▶ _Excerpts from a dataset_

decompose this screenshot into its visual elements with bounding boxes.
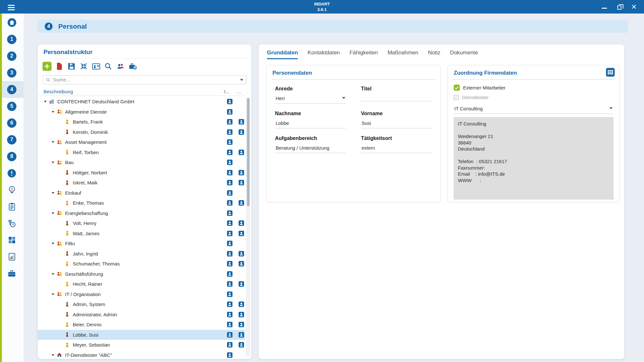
- sidebar-item-module-7[interactable]: 7: [0, 131, 24, 148]
- contact-detail-icon[interactable]: [227, 281, 232, 287]
- aufgabenbereich-input[interactable]: Beratung / Unterstützung: [275, 145, 346, 153]
- toolbar-save-button[interactable]: [67, 61, 76, 71]
- tree-row[interactable]: Volt, Henry: [38, 218, 245, 228]
- sidebar-item-module-8[interactable]: 8: [0, 148, 24, 165]
- toolbar-add-button[interactable]: [42, 61, 52, 71]
- tree-row[interactable]: Geschäftsführung: [38, 269, 245, 279]
- nachname-input[interactable]: Lobbe: [275, 120, 346, 128]
- contact-detail-icon[interactable]: [227, 342, 232, 348]
- contact-detail-icon[interactable]: [239, 251, 244, 256]
- tree-row[interactable]: IT-Dienstleister "ABC": [38, 350, 245, 359]
- tab-grunddaten[interactable]: Grunddaten: [267, 50, 298, 59]
- expander-icon[interactable]: [51, 161, 55, 164]
- sidebar-item-tasks[interactable]: [0, 198, 24, 215]
- contact-detail-icon[interactable]: [227, 180, 232, 185]
- expander-icon[interactable]: [51, 293, 55, 296]
- tree-row[interactable]: Energiebeschaffung: [38, 208, 245, 218]
- contact-detail-icon[interactable]: [239, 129, 244, 135]
- sidebar-item-module-6[interactable]: 6: [0, 115, 24, 131]
- tree-row[interactable]: Reif, Torben: [38, 147, 245, 158]
- company-select[interactable]: IT Consulting: [454, 106, 613, 114]
- tree-row[interactable]: Enke, Thomas: [38, 198, 245, 208]
- expander-icon[interactable]: [51, 141, 55, 144]
- tree-row[interactable]: Hecht, Rainer: [38, 279, 245, 289]
- contact-detail-icon[interactable]: [227, 292, 232, 297]
- search-input[interactable]: [52, 77, 238, 83]
- titel-input[interactable]: [361, 96, 432, 101]
- expander-icon[interactable]: [51, 191, 55, 194]
- sidebar-item-module-2[interactable]: 2: [0, 48, 24, 64]
- tree-row[interactable]: IT / Organisation: [38, 289, 245, 300]
- contact-detail-icon[interactable]: [227, 261, 232, 266]
- expander-icon[interactable]: [51, 242, 55, 245]
- toolbar-group-button[interactable]: [116, 61, 125, 71]
- tree-row[interactable]: Jahn, Ingrid: [38, 249, 245, 259]
- checkbox-checked-icon[interactable]: [454, 85, 460, 91]
- expander-icon[interactable]: [43, 100, 47, 103]
- tree-row[interactable]: Schumacher, Thomas: [38, 259, 245, 269]
- contact-detail-icon[interactable]: [239, 281, 244, 287]
- contact-detail-icon[interactable]: [227, 302, 232, 307]
- contact-detail-icon[interactable]: [239, 312, 244, 317]
- scrollbar-thumb[interactable]: [247, 98, 250, 206]
- contact-detail-icon[interactable]: [227, 251, 232, 256]
- contact-detail-icon[interactable]: [239, 261, 244, 266]
- tree-row[interactable]: Beier, Dennis: [38, 320, 245, 330]
- tree-row[interactable]: Iskret, Maik: [38, 178, 245, 188]
- contact-detail-icon[interactable]: [239, 180, 244, 185]
- toolbar-collapse-button[interactable]: [79, 61, 89, 71]
- contact-detail-icon[interactable]: [227, 322, 232, 327]
- contact-detail-icon[interactable]: [239, 220, 244, 226]
- table-view-icon[interactable]: [606, 68, 615, 77]
- tree-row[interactable]: CONTECHNET Deutschland GmbH: [38, 97, 245, 107]
- sidebar-item-module-5[interactable]: 5: [0, 98, 24, 115]
- anrede-select[interactable]: Herr: [275, 96, 346, 104]
- vorname-input[interactable]: Susi: [361, 120, 432, 128]
- tab-massnahmen[interactable]: Maßnahmen: [387, 50, 418, 59]
- sidebar-item-module-4[interactable]: 4: [0, 81, 24, 98]
- column-info[interactable]: I...: [223, 89, 235, 94]
- tree-row[interactable]: Lobbe, Susi: [38, 330, 245, 340]
- tree-row[interactable]: Höttger, Norbert: [38, 168, 245, 178]
- contact-detail-icon[interactable]: [227, 170, 232, 175]
- sidebar-item-home[interactable]: [0, 14, 24, 31]
- contact-detail-icon[interactable]: [227, 200, 232, 206]
- expander-icon[interactable]: [51, 273, 55, 275]
- tree-row[interactable]: Bartels, Frank: [38, 117, 245, 127]
- external-employee-checkbox[interactable]: Externer Mitarbeiter: [454, 85, 613, 91]
- tree-row[interactable]: Administrator, Admin: [38, 310, 245, 320]
- checkbox-unchecked-icon[interactable]: [454, 95, 459, 100]
- tree-row[interactable]: Watt, James: [38, 228, 245, 239]
- contact-detail-icon[interactable]: [227, 312, 232, 317]
- contact-detail-icon[interactable]: [227, 231, 232, 236]
- contact-detail-icon[interactable]: [227, 241, 232, 246]
- close-button[interactable]: [629, 1, 639, 12]
- contact-detail-icon[interactable]: [227, 139, 232, 145]
- contact-detail-icon[interactable]: [227, 190, 232, 196]
- tab-notiz[interactable]: Notiz: [428, 50, 440, 59]
- contact-detail-icon[interactable]: [227, 160, 232, 165]
- tree-row[interactable]: Kerstin, Dominik: [38, 127, 245, 137]
- tree-row[interactable]: Asset Management: [38, 137, 245, 147]
- tab-dokumente[interactable]: Dokumente: [450, 50, 478, 59]
- tree-row[interactable]: Meyer, Sebastian: [38, 340, 245, 350]
- contact-detail-icon[interactable]: [239, 302, 244, 307]
- contact-detail-icon[interactable]: [227, 271, 232, 277]
- contact-detail-icon[interactable]: [227, 210, 232, 216]
- column-more[interactable]: ...: [235, 89, 245, 94]
- sidebar-item-maintenance[interactable]: [0, 215, 24, 232]
- tree-row[interactable]: Bau: [38, 157, 245, 168]
- minimize-button[interactable]: [599, 1, 610, 12]
- contact-detail-icon[interactable]: [227, 109, 232, 115]
- contact-detail-icon[interactable]: [227, 119, 232, 125]
- sidebar-item-module-3[interactable]: 3: [0, 64, 24, 81]
- contact-detail-icon[interactable]: [227, 332, 232, 338]
- contact-detail-icon[interactable]: [239, 200, 244, 206]
- toolbar-search-button[interactable]: [103, 61, 113, 71]
- contact-detail-icon[interactable]: [239, 150, 244, 155]
- tab-faehigkeiten[interactable]: Fähigkeiten: [350, 50, 378, 59]
- maximize-button[interactable]: [614, 1, 625, 12]
- tree-row[interactable]: Einkauf: [38, 188, 245, 198]
- sidebar-item-dashboard[interactable]: [0, 232, 24, 248]
- sidebar-item-documents[interactable]: [0, 265, 24, 282]
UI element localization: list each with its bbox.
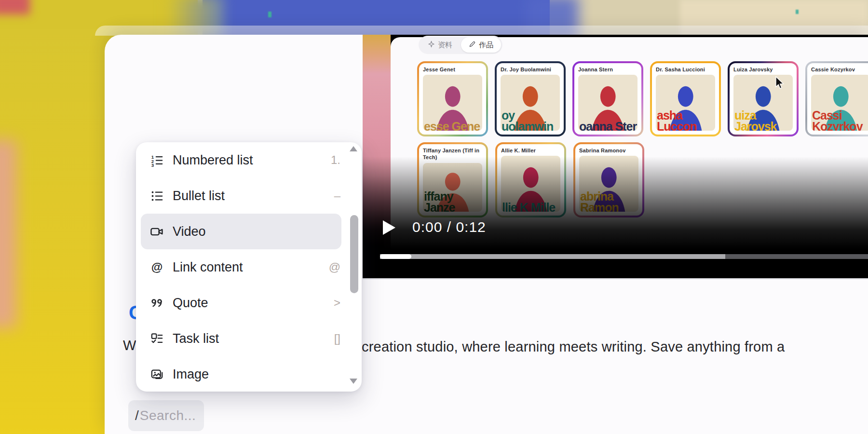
play-button[interactable] <box>382 219 396 236</box>
menu-item-task-list[interactable]: Task list[] <box>136 321 362 356</box>
image-icon <box>149 367 164 381</box>
menu-item-label: Video <box>173 224 340 239</box>
slash-prefix: / <box>135 408 139 423</box>
menu-item-label: Numbered list <box>173 153 331 168</box>
menu-scrollbar-thumb[interactable] <box>350 215 358 293</box>
svg-text:3: 3 <box>151 163 153 167</box>
paint-teal-speck <box>796 10 799 14</box>
play-icon <box>382 219 396 236</box>
menu-item-quote[interactable]: Quote> <box>136 285 362 321</box>
scroll-down-icon[interactable] <box>350 379 357 384</box>
progress-buffered <box>380 254 725 259</box>
menu-item-image[interactable]: Image <box>136 356 362 392</box>
search-placeholder: Search... <box>140 408 196 423</box>
video-bottom-gradient <box>363 35 868 278</box>
menu-item-link-content[interactable]: @Link content@ <box>136 249 362 285</box>
menu-item-bullet-list[interactable]: Bullet list– <box>136 178 362 214</box>
screenshot-root: 资料作品 Jesse Genetesse GeneDr. Joy Buolamw… <box>0 0 868 434</box>
menu-item-label: Image <box>173 367 340 382</box>
video-divider <box>363 278 868 280</box>
menu-item-shortcut-hint: @ <box>329 260 340 274</box>
menu-item-label: Quote <box>173 296 334 311</box>
menu-item-numbered-list[interactable]: 123Numbered list1. <box>136 142 362 178</box>
menu-item-label: Task list <box>173 331 334 346</box>
quote-icon <box>149 296 164 310</box>
numbered-list-icon: 123 <box>149 153 164 167</box>
menu-item-video[interactable]: Video <box>141 214 341 249</box>
paint-teal-speck <box>268 12 271 17</box>
bullet-list-icon <box>149 189 164 203</box>
mouse-cursor <box>775 76 786 93</box>
slash-command-menu: 123Numbered list1.Bullet list–Video@Link… <box>136 142 362 392</box>
progress-played[interactable] <box>380 254 411 259</box>
slash-command-search[interactable]: / Search... <box>128 400 204 431</box>
menu-item-shortcut-hint: > <box>334 296 340 310</box>
paint-salmon-streak <box>0 140 16 328</box>
partial-body-word: W <box>123 338 136 357</box>
video-progress-bar[interactable] <box>380 254 868 259</box>
video-time: 0:00 / 0:12 <box>412 219 486 235</box>
menu-item-shortcut-hint: [] <box>334 332 340 345</box>
menu-item-label: Bullet list <box>173 189 334 203</box>
svg-text:@: @ <box>151 260 163 273</box>
paint-red-corner <box>0 0 30 14</box>
frosted-band <box>95 26 868 36</box>
scroll-up-icon[interactable] <box>350 146 357 151</box>
task-list-icon <box>149 331 164 346</box>
video-player[interactable]: 资料作品 Jesse Genetesse GeneDr. Joy Buolamw… <box>363 35 868 278</box>
menu-item-shortcut-hint: 1. <box>331 153 340 167</box>
menu-item-label: Link content <box>173 260 329 275</box>
video-icon <box>149 224 164 239</box>
editor-body-text: creation studio, where learning meets wr… <box>362 339 868 355</box>
at-icon: @ <box>149 260 164 274</box>
menu-item-shortcut-hint: – <box>334 189 340 203</box>
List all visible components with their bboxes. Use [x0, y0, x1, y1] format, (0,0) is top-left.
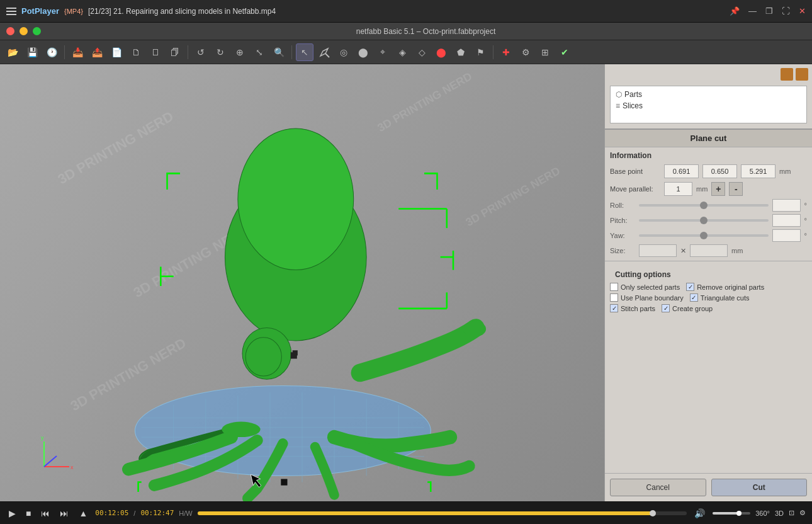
- rp-icon-2[interactable]: [796, 68, 808, 81]
- yaw-thumb[interactable]: [700, 232, 708, 239]
- move-parallel-input[interactable]: [664, 182, 692, 196]
- base-unit: mm: [779, 168, 791, 175]
- svg-rect-22: [291, 352, 297, 358]
- tb-export3[interactable]: 🗋: [127, 43, 145, 61]
- base-z-input[interactable]: [741, 164, 775, 178]
- tb-menu2[interactable]: ⬟: [452, 43, 470, 61]
- cancel-button[interactable]: Cancel: [610, 479, 706, 496]
- tb-search[interactable]: 🔍: [270, 43, 288, 61]
- tb-sep-1: [64, 45, 65, 59]
- tb-cursor1[interactable]: [315, 43, 333, 61]
- tb-check[interactable]: ✔: [556, 43, 573, 61]
- parts-item[interactable]: ⬡ Parts: [613, 89, 804, 100]
- tb-sep-2: [188, 45, 188, 59]
- total-time: 00:12:47: [140, 509, 174, 517]
- roll-thumb[interactable]: [700, 202, 708, 209]
- volume-thumb[interactable]: [736, 511, 742, 516]
- base-x-input[interactable]: [664, 164, 699, 178]
- pitch-value[interactable]: [772, 214, 801, 227]
- episode-info: [21/23] 21. Repairing and slicing models…: [88, 7, 276, 16]
- traffic-red[interactable]: [6, 27, 14, 35]
- rp-icon-1[interactable]: [781, 68, 793, 81]
- yaw-track[interactable]: [639, 234, 769, 237]
- tb-import[interactable]: 📥: [69, 43, 86, 61]
- tb-open[interactable]: 📂: [4, 43, 21, 61]
- size-input-1[interactable]: [639, 244, 677, 257]
- traffic-yellow[interactable]: [20, 27, 28, 35]
- badge-3d[interactable]: 3D: [775, 510, 784, 517]
- play-pause-button[interactable]: ▶: [6, 507, 18, 520]
- menu-icon[interactable]: [6, 8, 16, 15]
- cut-opt-row-1: Only selected parts Remove original part…: [610, 282, 807, 292]
- tb-select[interactable]: ↖: [296, 43, 313, 61]
- tb-move[interactable]: ⊕: [231, 43, 249, 61]
- tb-blocks[interactable]: ⊞: [536, 43, 554, 61]
- cut-opt-row-3: Stitch parts Create group: [610, 303, 807, 314]
- stop-button[interactable]: ■: [23, 507, 33, 520]
- cut-action-button[interactable]: Cut: [711, 479, 808, 496]
- app-title: netfabb Basic 5.1 – Octo-print.fabbproje…: [46, 27, 806, 36]
- tb-export1[interactable]: 📤: [88, 43, 106, 61]
- badge-settings[interactable]: ⚙: [799, 509, 806, 517]
- tb-rotate-right[interactable]: ↻: [211, 43, 229, 61]
- current-time: 00:12:05: [95, 509, 128, 517]
- only-selected-checkbox[interactable]: [610, 283, 618, 291]
- tb-cross[interactable]: ✚: [497, 43, 515, 61]
- next-button[interactable]: ⏭: [57, 507, 71, 520]
- tb-cursor2[interactable]: ◎: [335, 43, 352, 61]
- tb-mesh2[interactable]: ◇: [413, 43, 431, 61]
- svg-text:y: y: [41, 435, 44, 441]
- progress-bar[interactable]: [198, 511, 687, 515]
- close-button[interactable]: ✕: [799, 6, 806, 16]
- traffic-green[interactable]: [33, 27, 41, 35]
- tb-gear[interactable]: ⚙: [517, 43, 534, 61]
- minimize-button[interactable]: —: [748, 6, 757, 16]
- tb-scale[interactable]: ⤡: [251, 43, 268, 61]
- pin-button[interactable]: 📌: [730, 6, 740, 16]
- tb-mesh[interactable]: ◈: [393, 43, 411, 61]
- prev-button[interactable]: ⏮: [38, 507, 52, 520]
- tb-history[interactable]: 🕐: [43, 43, 60, 61]
- parts-label: Parts: [624, 90, 642, 99]
- badge-screen[interactable]: ⊡: [789, 509, 794, 517]
- roll-value[interactable]: [772, 199, 801, 212]
- stitch-checkbox[interactable]: [610, 304, 618, 312]
- badge-360[interactable]: 360°: [755, 510, 770, 517]
- move-parallel-unit: mm: [696, 185, 708, 193]
- tb-export4[interactable]: 🗌: [147, 43, 164, 61]
- cutting-options-label: Cutting options: [610, 266, 807, 282]
- tb-export5[interactable]: 🗍: [166, 43, 184, 61]
- tb-export2[interactable]: 📄: [108, 43, 125, 61]
- tb-save[interactable]: 💾: [23, 43, 41, 61]
- tb-sphere[interactable]: ⬤: [354, 43, 372, 61]
- axes-indicator: x y: [35, 432, 79, 476]
- use-plane-checkbox[interactable]: [610, 293, 618, 302]
- tb-flag[interactable]: ⚑: [471, 43, 489, 61]
- mute-button[interactable]: 🔊: [692, 507, 708, 520]
- yaw-value[interactable]: [772, 229, 801, 242]
- size-input-2[interactable]: [690, 244, 728, 257]
- volume-up-button[interactable]: ▲: [76, 507, 90, 520]
- base-point-row: Base point mm: [605, 162, 812, 180]
- progress-thumb[interactable]: [650, 510, 656, 516]
- remove-original-label: Remove original parts: [697, 283, 764, 291]
- plus-button[interactable]: +: [711, 182, 725, 196]
- remove-original-checkbox[interactable]: [686, 283, 694, 291]
- triangulate-checkbox[interactable]: [690, 293, 698, 302]
- maximize-button[interactable]: ⛶: [782, 6, 790, 16]
- viewport-3d[interactable]: 3D PRINTING NERD 3D PRINTING NERD 3D PRI…: [0, 64, 604, 501]
- tb-rotate-left[interactable]: ↺: [192, 43, 210, 61]
- tb-record[interactable]: ⬤: [432, 43, 450, 61]
- restore-button[interactable]: ❐: [765, 6, 773, 16]
- tb-transform[interactable]: ⌖: [374, 43, 392, 61]
- slices-item[interactable]: ≡ Slices: [613, 100, 804, 111]
- volume-slider[interactable]: [713, 512, 750, 515]
- minus-button[interactable]: -: [729, 182, 743, 196]
- create-group-checkbox[interactable]: [662, 304, 670, 312]
- base-y-input[interactable]: [702, 164, 737, 178]
- pitch-thumb[interactable]: [700, 217, 708, 224]
- roll-track[interactable]: [639, 204, 769, 207]
- pitch-label: Pitch:: [610, 217, 635, 224]
- pitch-track[interactable]: [639, 219, 769, 222]
- toolbar: 📂 💾 🕐 📥 📤 📄 🗋 🗌 🗍 ↺ ↻ ⊕ ⤡ 🔍 ↖ ◎ ⬤ ⌖ ◈ ◇ …: [0, 40, 812, 64]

▶ _What you should do_
In the records, how many lines include the string "Genetesse"? The answer is that number alone.

▶ _Result_
2